Stored data entries:
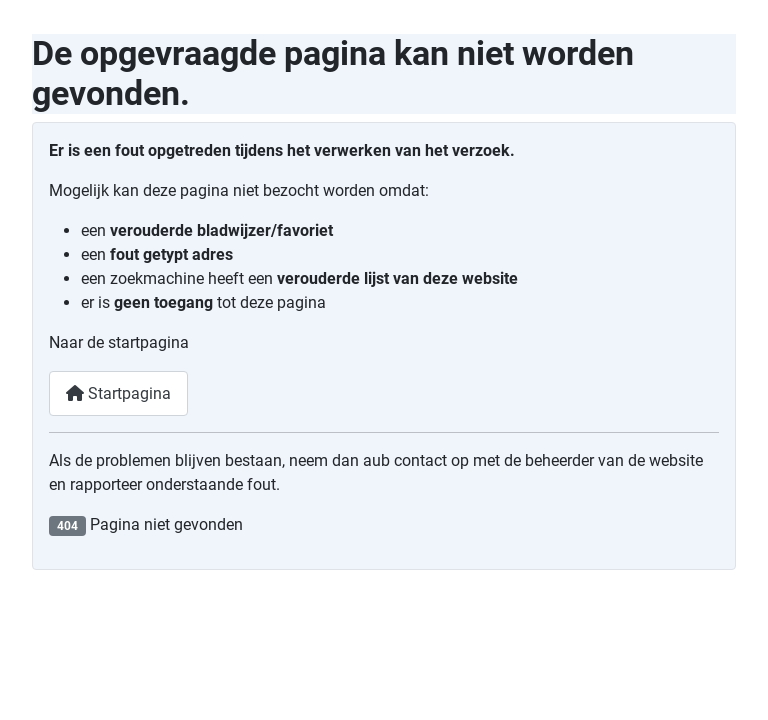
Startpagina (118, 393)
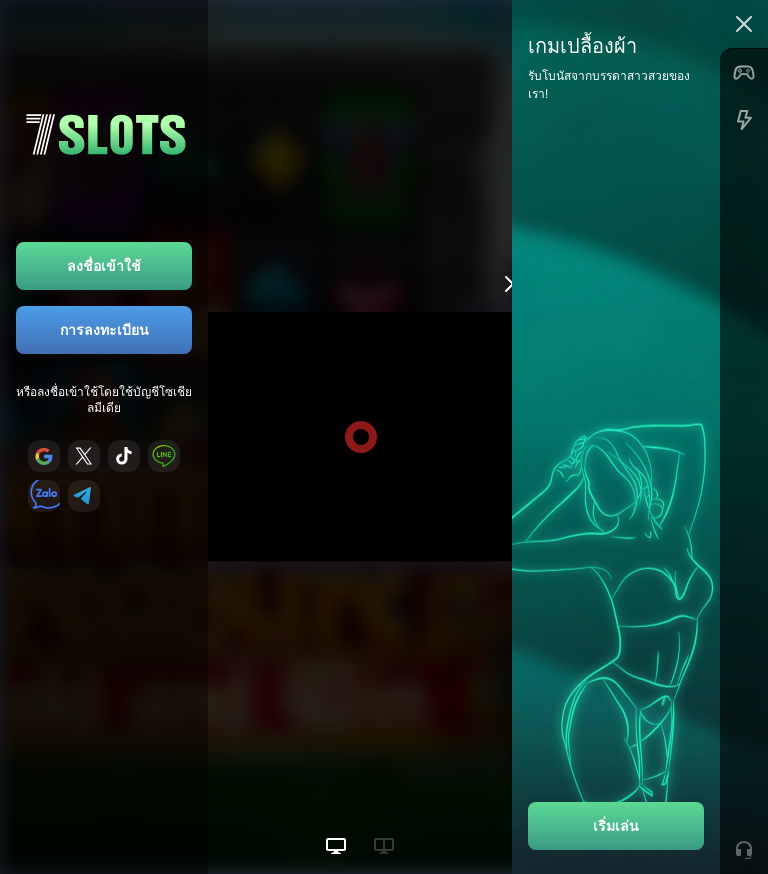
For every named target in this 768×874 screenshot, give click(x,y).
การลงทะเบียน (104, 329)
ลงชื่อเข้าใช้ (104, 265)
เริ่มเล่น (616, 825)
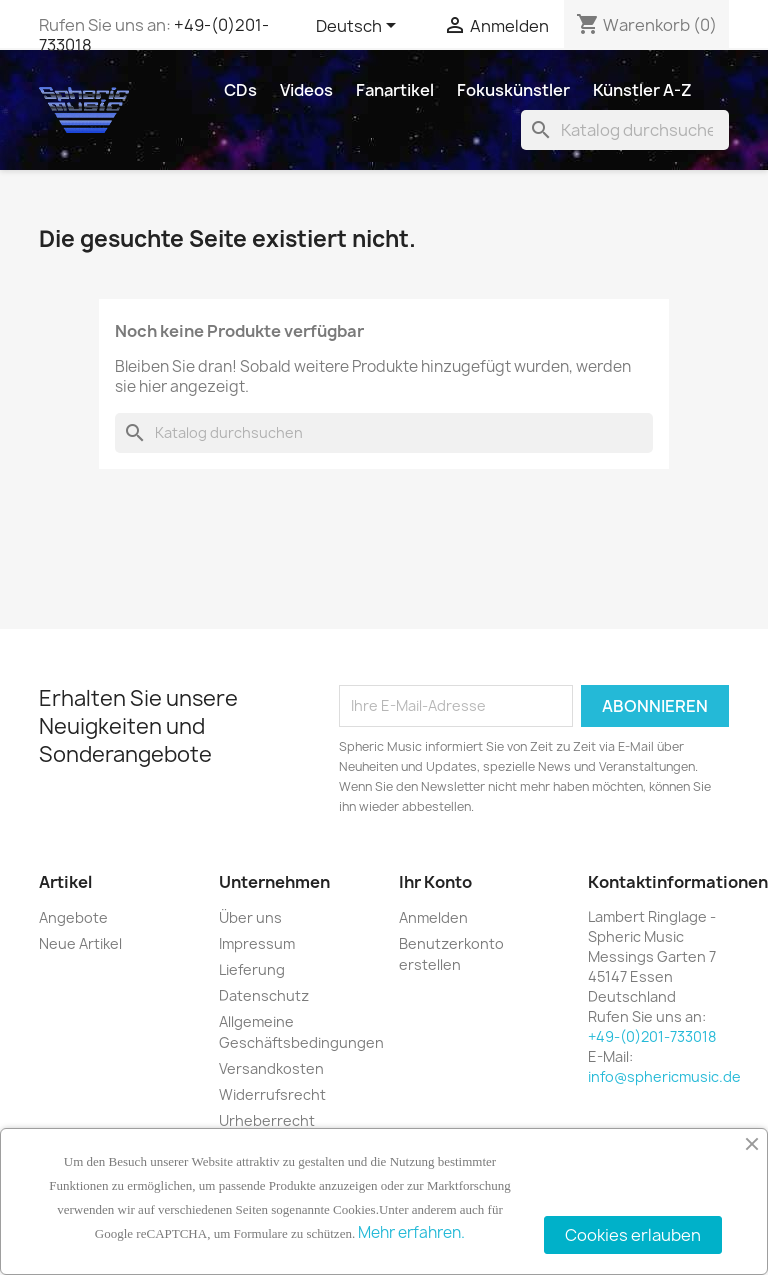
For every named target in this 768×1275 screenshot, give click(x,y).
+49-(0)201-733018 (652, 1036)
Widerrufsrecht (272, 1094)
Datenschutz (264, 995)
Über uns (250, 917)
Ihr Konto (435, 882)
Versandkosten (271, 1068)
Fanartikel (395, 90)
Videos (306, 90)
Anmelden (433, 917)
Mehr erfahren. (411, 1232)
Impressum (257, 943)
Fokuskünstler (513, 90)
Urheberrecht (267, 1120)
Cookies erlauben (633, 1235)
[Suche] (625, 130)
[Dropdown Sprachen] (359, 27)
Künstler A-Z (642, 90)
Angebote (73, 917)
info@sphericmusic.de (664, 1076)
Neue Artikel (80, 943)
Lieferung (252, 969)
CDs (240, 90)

WHAT TO PRODUCE: Take the lines from the start of the entries through the line containing "Anmelden (433, 917)" and set them down exactly, leaving out every picture.

FINISHED TASK:
Startpagina (118, 393)
For every named target in this 768×874 screenshot, give click(x,y).
การลงทะเบียน (104, 329)
ลงชื่อเข้าใช้ (104, 265)
เริ่มเล่น (616, 825)
For every named target in this 768×1275 screenshot, give click(x,y).
+49-(0)201-733018 (652, 1036)
Widerrufsrecht (272, 1094)
Datenschutz (264, 995)
Über uns (250, 917)
Ihr Konto (435, 882)
Versandkosten (271, 1068)
Fanartikel (395, 90)
Videos (306, 90)
Anmelden (433, 917)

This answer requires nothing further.